The government last night revealed more details on its flagship Levelling Up and Regeneration Bill including letting local authorities double council tax on empty and second homes and imposing local design codes for developers.
The Bill was one of the key parts of this week’s Queen’s Speech.
Through the proposed law, the government aims to help transform struggling towns and cities, support local leaders to take back control of regeneration, end the blight of empty shops on their high streets and deliver the quality homes that communities need.
The focus on housebuilding in the Bill includes:
- Local plans - the way in which councils set the vision for future development in their area and decide whether to give planning permission - will gain stronger legal weight and be made simpler to produce. Communities will have a major say in these plans giving them more opportunity to shape what happens in their areas.
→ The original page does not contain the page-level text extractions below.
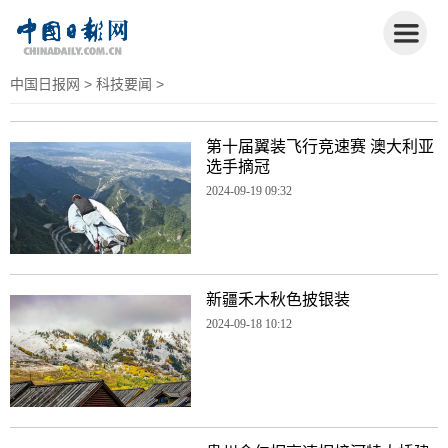
中国日报网
>
科技要闻
>
第十届翼装飞行竞速赛 澳大利亚
选手摘冠
2024-09-19 09:32
新疆禾木秋色披银装
2024-09-18 10:12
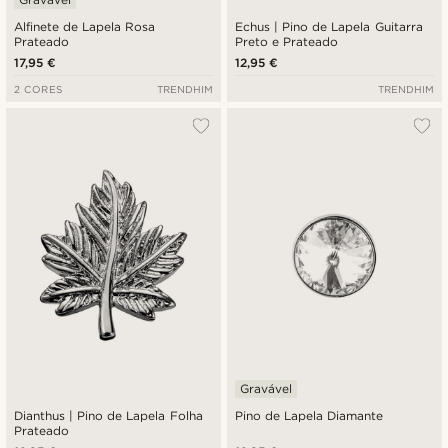
Alfinete de Lapela Rosa
Echus | Pino de Lapela Guitarra
Prateado
Preto e Prateado
17,95 €
12,95 €
2 CORES
TRENDHIM
TRENDHIM
Gravável
Dianthus | Pino de Lapela Folha
Pino de Lapela Diamante
Prateado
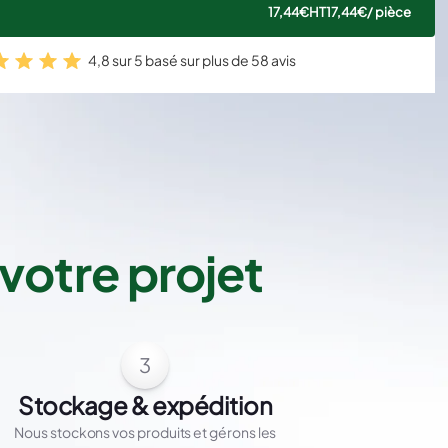
17,44€
HT
17,44€
/ pièce
4,8 sur 5 basé sur plus de 58 avis
votre projet
3
Stockage & expédition
Nous stockons vos produits et gérons les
Currently 61% of councils do not have an up to date local plan, which leaves communities exposed to development on which they haven’t had a meaningful say.
- A digitised planning system making plans and planning applications fully available on your smartphone.
- Stronger protections for the environment in local plans, empowering councils to make better use of brownfield land and protect precious greenbelt land.
- Local design codes will be made mandatory so that developers have to respect styles drawn up and favoured locally - from the layout or materials used, to how it provides green space.
Other property related measures in the Bill include giving local leaders the powers to regenerate their communities and transform their high streets and town centres
- New powers for local leaders to run High Street Rental Auctions, where they can auction off tenancies in shops that have been vacant for over a year. This will help to end the plague of empty shops that blight so many high streets.
-Councils will also be able to double council tax on empty and second homes, ensuring everyone pays their fair share towards local services and boost levelling up.
- The ‘al-fresco dining revolution’ will be made permanent, injecting new life into the high street through creating a sustainable process for communities, business and local authorities, making it permanently cheaper and quicker to get a licence for outdoor dining.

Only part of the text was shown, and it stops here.